His question was: “For the purpose of holding title to investment real estate properties, when would a trust be more beneficial than a corporation?”

Later in the post someone asked him if he meant a Real Estate Investment Trust or REIT. He replied, “Well, I really don’t know the first thing about trusts, but I assume it’d be an REIT.” I had to laugh, and answer his question:

——-

no lol it’s not an REIT–its called a Land Trust.

Land Trusts protect property.
LLCs protect people.

An LLC can be a beneficiary of a Land Trust, thus protecting property AND people. This is the best configuration for a real estate investor.

If Robert Kiyosaki needs another million dollar book idea he should get Bill J. Gatten on his team of advisors and write a book with him about the Land Trust.

Furthermore, when you combine a Land Trust with a Triple Net lease to the tenant buyer as a beneficiary of the trust, magical things can happen. None can partition the property to satisfy judgments or creditors–not the seller, not the investor, not the tenant/buyer. None can lose the property as a result of a lawsuit, bankruptcy, or marital dispute–not the seller, not the investor, not the tenant/buyer. Landlords can convey tax benefits to the tenant buyer (namely the income tax deduction for paying mortgage interest and property taxes) None can attach a lien, or judgment, or otherwise cloud title to the property–not the seller, not the investor, not the tenant/buyer.

Only when the seller and/or investor and the tenant/buyer are in completely unanimous agreement can anything legally be done with the property. This is a blessing, not a curse.

Lease Options, Contract For Deeds, All-Inclusive Trust Deeds, Wrap-Around Mortgages, etc. all violate the lender’s Due on Sale clause, but there is no sale when the seller places their property into a Land Trust. Further, there is a legal exception allowed by the federal government that protects homeowners who place their property into a Land Trust from the Due on Sale clause–no lender can call it, regardless of whether their contract states it or not.

Likewise, these ‘other’ methods of creative real estate investment that are so popular today do not protect the property by themselves. For example, what would happen if an investor with 10 lease options were to file for bankruptcy, or if his wife were to fight for the cashflow in a marital dispute or divorce, or if he were to injure another in a automobile accident and be sued. What are the tenant/buyer’s rights?? They have none. The property would be taken to satisfy a judgment.
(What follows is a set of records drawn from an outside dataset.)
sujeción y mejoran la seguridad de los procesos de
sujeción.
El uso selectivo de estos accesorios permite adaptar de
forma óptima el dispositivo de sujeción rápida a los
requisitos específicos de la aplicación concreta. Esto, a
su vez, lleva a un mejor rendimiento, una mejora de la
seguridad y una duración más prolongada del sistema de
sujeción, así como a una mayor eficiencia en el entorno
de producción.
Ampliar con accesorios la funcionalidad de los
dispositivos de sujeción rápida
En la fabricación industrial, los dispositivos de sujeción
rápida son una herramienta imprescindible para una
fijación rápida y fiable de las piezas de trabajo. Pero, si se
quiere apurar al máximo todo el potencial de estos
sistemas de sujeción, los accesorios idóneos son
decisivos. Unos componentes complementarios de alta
Further, what would happen if a tenant/buyer were to allow the water softner company to put a lien against their lease optioned property, and then not pay the bill? Or not pay the rent? What are the Landlord’s rights?? None. The house cannot be sold until the lien is satisfied.
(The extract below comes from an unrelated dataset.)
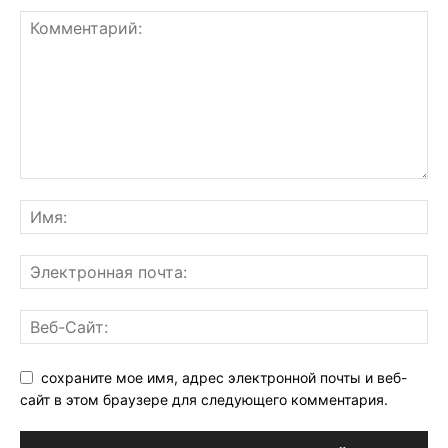
сохраните мое имя, адрес электронной почты и веб-
сайт в этом браузере для следующего комментария.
Take heed. Many reputable attorneys are not specialized in the Land Trust. Very few even know what it is. Estate planning attorneys do not always recognize them, because they are not the every day type of trust. A Land Trust is a living revocable inter-vivos trust. Furthermore, the type of Land Trust I am speaking of is co-beneficiary directed, or more specifically known as the Equity-Holding Trust.

Do not let them tell you these are illegal where you live. They only want to sell you another lease option document. Research and you will find that they are legal in every state in the union without exception by virtue of the statue of uses (basically, they are legal because they are not specifically illegal).

I hope this has illuminated your confusion regarding the ‘trust’ used for real estate investment purposes.